No, this is not an authentic recipe. No, I don’t know if the Chinese eat venison at all. I DO know that this is a recipe that uses venison in its purest form, seared and deliciously rare. It also incorporates Asian flavors like fresh ginger, garlic, sesame, red pepper flakes and soy sauce that compliment the meat. That is VERY important. Like most of my dishes, this one has evolved. It started out as a recipe from a friend who prepared it using beef for her family. It required the dredging of beef strips in flour and flash-frying. If you prefer it that way, go ahead.
You will need:
one venison tenderloin, cleaned of sinew and fashia
salt & pepper mix
1 bunch broccoli crowns
2 handfuls sugar snap peas
1 bunch chives, green parts chopped in 1 inch slices (cut on the diagonal if you want it to look pretty and if you’re O.C.D. like I am)
2 tbsp. chopped garlic
Preheat oven to 350°. Season tenderloin liberally with salt & pepper mix. Add oil to the bottom of a deep cast iron skillet.and heat oil on high. Sear tenderloin on all sides until beautifully crusted.
Place in oven-safe dish and bake for 10-15 minutes.
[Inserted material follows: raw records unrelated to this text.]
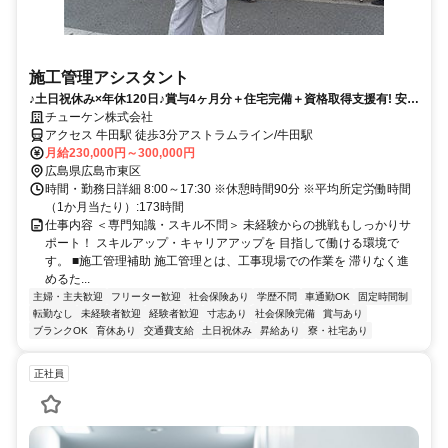
施工管理アシスタント
♪土日祝休み×年休120日♪賞与4ヶ月分＋住宅完備＋資格取得支援有! 安定
企業で未来に残る仕事を始めよう
チューケン株式会社
アクセス 牛田駅 徒歩3分アストラムライン/牛田駅
月給230,000円～300,000円
広島県広島市東区
時間・勤務日詳細 8:00～17:30 ※休憩時間90分 ※平均所定労働時間
（1か月当たり）:173時間
仕事内容 ＜専門知識・スキル不問＞ 未経験からの挑戦もしっかりサ
ポート！ スキルアップ・キャリアアップを 目指して働ける環境で
す。 ■施工管理補助 施工管理とは、工事現場での作業を 滞りなく進
めるた...
主婦・主夫歓迎
フリーター歓迎
社会保険あり
学歴不問
車通勤OK
固定時間制
転勤なし
未経験者歓迎
経験者歓迎
寸志あり
社会保険完備
賞与あり
ブランクOK
育休あり
交通費支給
土日祝休み
昇給あり
寮・社宅あり
正社員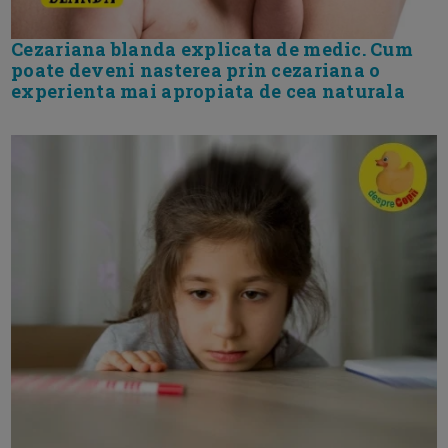
Cezariana blanda explicata de medic. Cum
poate deveni nasterea prin cezariana o
experienta mai apropiata de cea naturala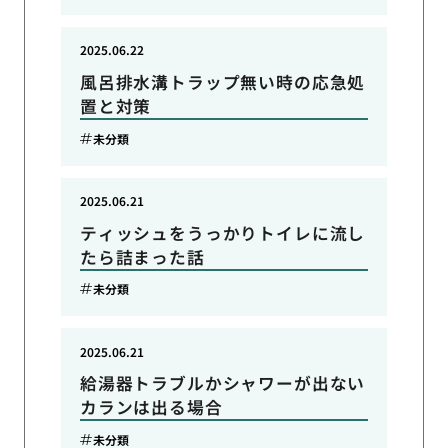
2025.06.22
風呂排水溝トラップ無い時の応急処
置と対策
未分類
2025.06.21
ティッシュをうっかりトイレに流し
たら詰まった話
未分類
2025.06.21
給湯器トラブルかシャワーが出ない
カランは出る場合
未分類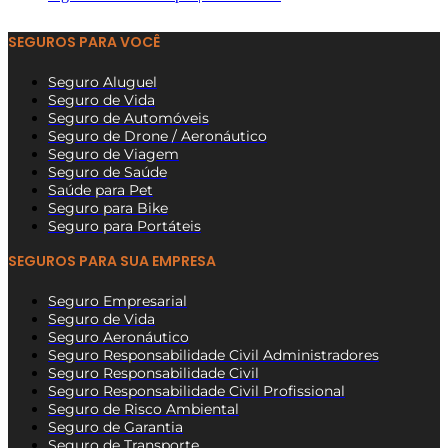
SEGUROS PARA VOCÊ
Seguro Aluguel
Seguro de Vida
Seguro de Automóveis
Seguro de Drone / Aeronáutico
Seguro de Viagem
Seguro de Saúde
Saúde para Pet
Seguro para Bike
Seguro para Portáteis
SEGUROS PARA SUA EMPRESA
Seguro Empresarial
Seguro de Vida
Seguro Aeronáutico
Seguro Responsabilidade Civil Administradores
Seguro Responsabilidade Civil
Seguro Responsabilidade Civil Profissional
Seguro de Risco Ambiental
Seguro de Garantia
Seguro de Transporte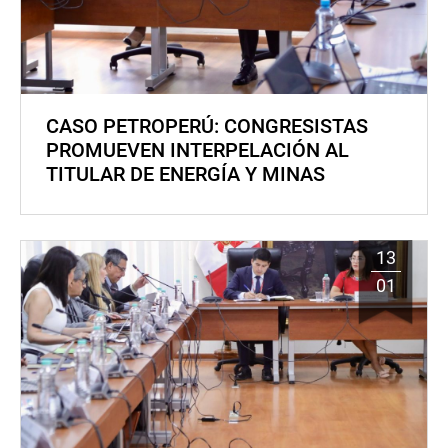
CASO PETROPERÚ: CONGRESISTAS
PROMUEVEN INTERPELACIÓN AL
TITULAR DE ENERGÍA Y MINAS
13
01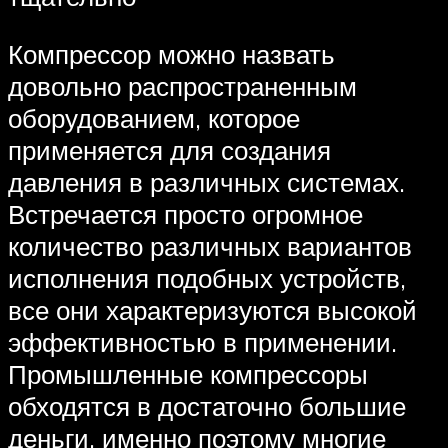
Компрессор можно назвать
довольно распространенным
оборудованием, которое
применяется для создания
давления в различных системах.
Встречается просто огромное
количество различных вариантов
исполнения подобных устройств,
все они характеризуются высокой
эффективностью в применении.
Промышленные компрессоры
обходятся в достаточно большие
деньги, именно поэтому многие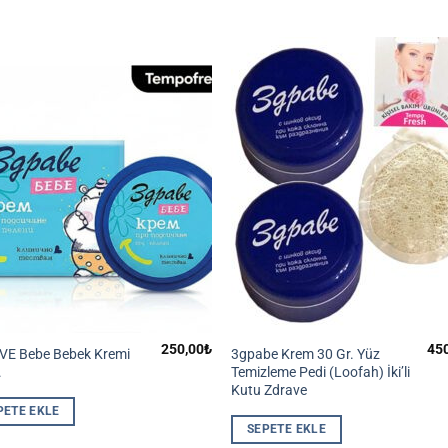
250,00
₺
45
VE Bebe Bebek Kremi
3gpabe Krem 30 Gr. Yüz
.
Temizleme Pedi (Loofah) İki’li
Kutu Zdrave
PETE EKLE
SEPETE EKLE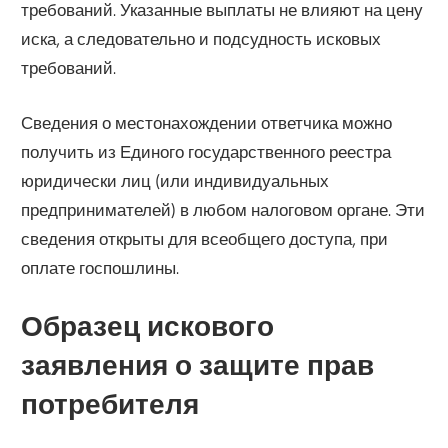
требований. Указанные выплаты не влияют на цену
иска, а следовательно и подсудность исковых
требований.
Сведения о местонахождении ответчика можно
получить из Единого государственного реестра
юридически лиц (или индивидуальных
предпринимателей) в любом налоговом органе. Эти
сведения открыты для всеобщего доступа, при
оплате госпошлины.
Образец искового
заявления о защите прав
потребителя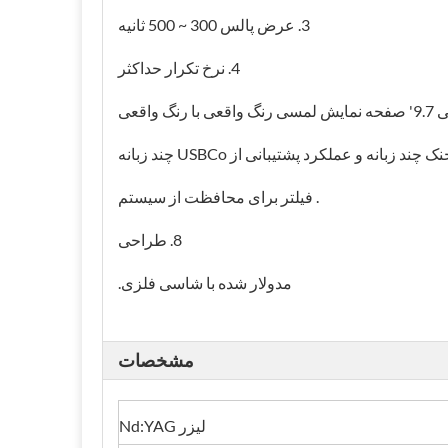
3. عرض پالس 300 ~ 500 ثانیه
4. نرخ تکرار حداکثر
. فیلتر برای محافظت از سیستم
8. طراحی
مدولار شده با شاسی فلزی.
مشخصات
لیزر Nd:YAG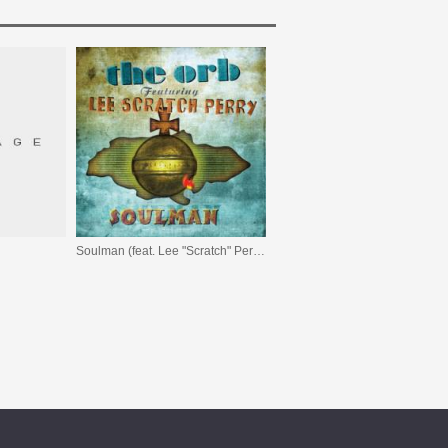
Soulman (feat. Lee "Scratch" Perry)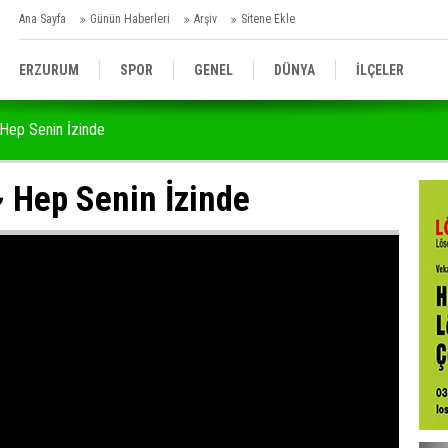
Ana Sayfa
Günün Haberleri
Arşiv
Sitene Ekle
ERZURUM
SPOR
GENEL
DÜNYA
İLÇELER
 Hep Senin İzinde
BÖLGE
BELEDİYELER
SİYASET
ASAYİŞ
~ Hep Senin İzinde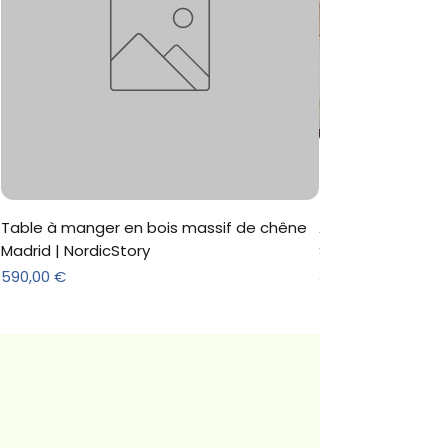
Table à manger en bois massif de chêne
Armoire 'Marc' 3 
Madrid | NordicStory
Sonoma
Prix
Prix
590,00 €
312,18 €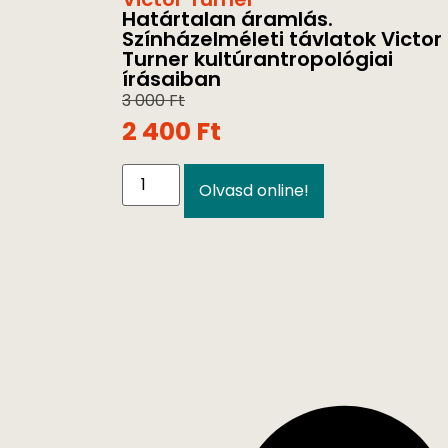
Határtalan áramlás.
Színházelméleti távlatok Victor
Turner kultúrantropológiai
írásaiban
3 000
Ft
2 400
Ft
Olvasd online!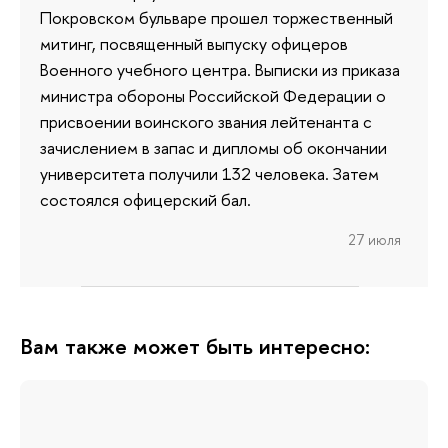
Покровском бульваре прошел торжественный
митинг, посвященный выпуску офицеров
Военного учебного центра. Выписки из приказа
министра обороны Российской Федерации о
присвоении воинского звания лейтенанта с
зачислением в запас и дипломы об окончании
университета получили 132 человека. Затем
состоялся офицерский бал.
27 июля
Вам также может быть интересно: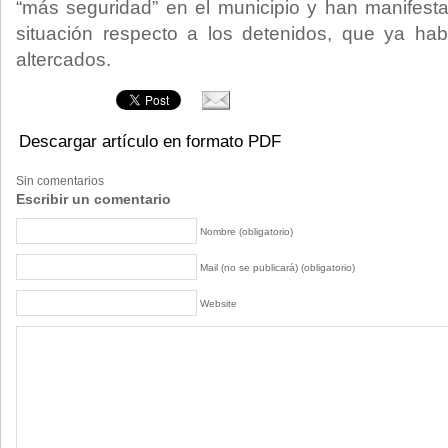
“más seguridad” en el municipio y han manifest
situación respecto a los detenidos, que ya hab
altercados.
Descargar artículo en formato PDF
Sin comentarios
Escribir un comentario
Nombre (obligatorio)
Mail (no se publicará) (obligatorio)
Website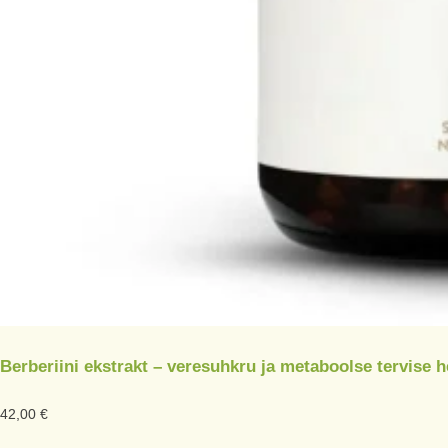
Berberiini ekstrakt – veresuhkru ja metaboolse tervise 
42,00
€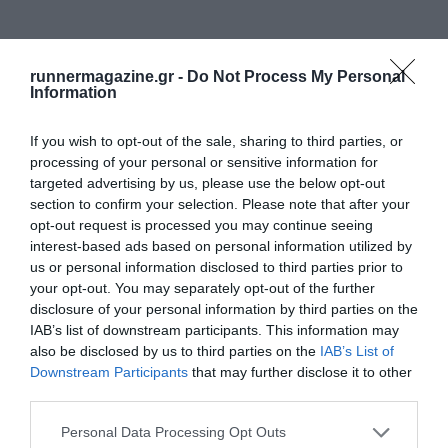
runnermagazine.gr -
Do Not Process My Personal
Information
If you wish to opt-out of the sale, sharing to third parties, or
processing of your personal or sensitive information for
targeted advertising by us, please use the below opt-out
section to confirm your selection. Please note that after your
opt-out request is processed you may continue seeing
interest-based ads based on personal information utilized by
us or personal information disclosed to third parties prior to
your opt-out. You may separately opt-out of the further
disclosure of your personal information by third parties on the
IAB’s list of downstream participants. This information may
also be disclosed by us to third parties on the
IAB’s List of
Downstream Participants
that may further disclose it to other
third parties.
Personal Data Processing Opt Outs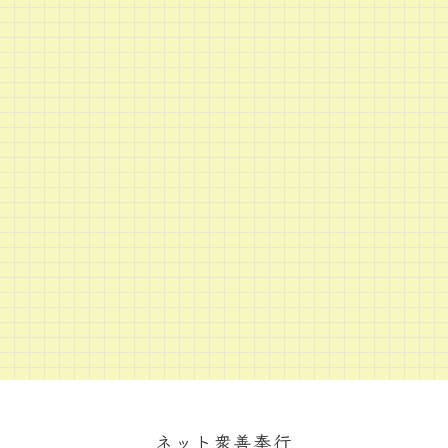
ネット衆善奉行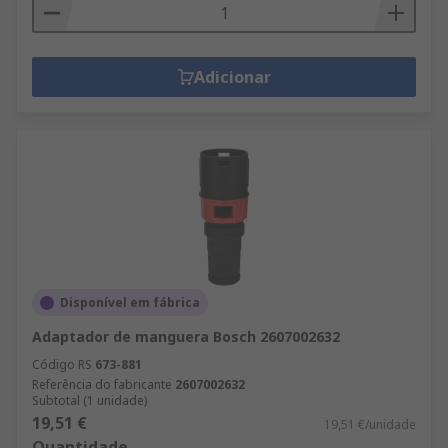
Adicionar
Disponível em fábrica
Adaptador de manguera Bosch 2607002632
Código RS
673-881
Referência do fabricante
2607002632
Subtotal (1 unidade)
19,51 €
19,51 €/unidade
Quantidade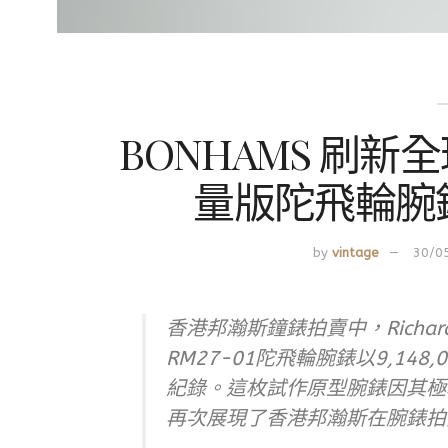
BONHAMS 刷新全球紀
量版陀飛輪腕錶
by
vintage
30/0
香港邦瀚斯鐘錶拍賣中，Richard M
RM27-01陀飛輪腕錶以9,14
紀錄。這枚試作原型腕錶因其極
再次展現了香港邦瀚斯在腕錶拍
While meat rests, steam broccoli and sugar snap peas just until tender crisp, about 15 minutes.
In the same cast iron skillet, saute′ garlic and chives.
In 2-cup jar, combine and shake:
1 3/4 cups beef stock
2 tbsp. brown sugar
1 1/2 tbsp. chopped fresh ginger
1/4 cup soy sauce
2 tbsp. corn starch
Sprinkling of red pepper flakes
Sprinkling of sesame seeds
Add steamed veggies and red pepper flakes . Continue stirring until sauce thickens. Add sliced tenderloin. Stir to coat with sauce. Add red pepper flakes and sesame seeds. Serve over rice. Enjoy.